Son employeur lui a accordé un congé non payé de deux semaines. S'il existe une organisation sur place à laquelle elle peut s'affilier, elle le fera. Mais elle souhaite d'abord être présente pour sa famille, qui a dû attendre longtemps avant de recevoir de l'aide, affirme-t-elle.
«Ma famille vit dans une ville kurde. L'aide y est arrivée très tard. Ce n'est que trois jours après les premières secousses que les premiers secours sont arrivés dans la province. Nous pensions que cela allait arriver. C'est aussi une des raisons pour lesquelles nous avons décidé de nous y rendre».

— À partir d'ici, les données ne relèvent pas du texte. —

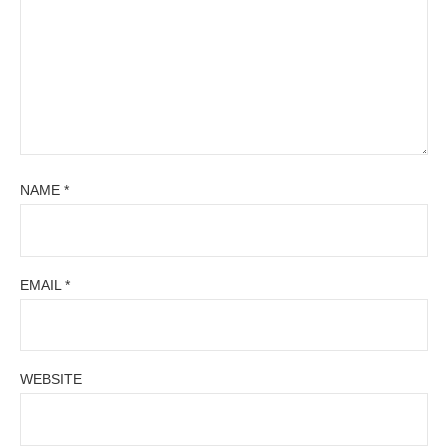
NAME
*
EMAIL
*
WEBSITE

Plus Celine et sa famille se rapprochent de la zone de crise, plus les routes sont endommagées. Mais ils parviennent à arriver à la ville de Pazarcik malgré les nombreuses fissures et les nids de poule. Ils n'arrivent pas à temps pour les funérailles. Le grand-père est particulièrement touché: il n'a pas pu assister à l'enterrement de son frère.
Celine raconte que son pays ressemble à une ville fantôme: «Les rues sont désertes. Les gens vivent entassés dans de petites tentes qu'ils ont construites eux-mêmes. On ne peut rien acheter. Beaucoup de gens sont encore sous les décombres. Il est clair pour nous qu'ils ont tous perdu la vie».
Celine a rencontré de nombreuses personnes qui avaient un besoin urgent de soutien, notamment psychologique. «Des inconnus m'ont prise dans leurs bras et ont pleuré. On sentait qu'un tel petit poids leur était enlevé des épaules. Ils ont pris conscience qu'ils ne devaient pas traverser cette période difficile seuls».
Celine distribue des médicaments et soigne une blessure à la tête. Elle n'a pas besoin de fournir plus d'aide médicale, une équipe de médecins se trouve à proximité de la province. «Cependant, de nombreuses personnes souffrant de douleurs et de peur sont venues me voir. Ces personnes ont reçu des médicaments de ma part».
La Bâloise a également emporté de la nourriture pour animaux qu'elle répand sur les routes désertes. «Pour moi, les animaux sont aussi importants que les hommes. Dès le début, j'ai compris que je devais aussi les aider».
On sent que les dons commencent à arriver. Mais les besoins les plus importants sur place restent les tentes, les linceuls et les abris. Comme les places pour dormir manquent, la famille a passé la nuit dans un minibus.
Ils se sentent étrangers dans leur propre pays. Pas à leur place.
Après seulement une journée, tous les dons contenus dans le coffre de la voiture et du minibus de la famille touchent à leur fin.
La famille de Celine était inquiète. Des répliques se produisent régulièrement, et elle en a subi plusieurs — dont une de magnitude 4,5. «C'était assez effrayant», explique Celine, «cela nous a incités à ne pas poursuivre nos projets et à repartir en Suisse».
Celine quitte sa famille avec surtout une inquiétude: «Les dons ne suffiront probablement pas à reconstruire la ville complètement détruite. Et un jour, plus personne ne pensera au tremblement de terre».
Commencer une nouvelle vie en Suisse — ce n'est pas une option pour la famille vivant en Turquie. Un avenir incertain les attend.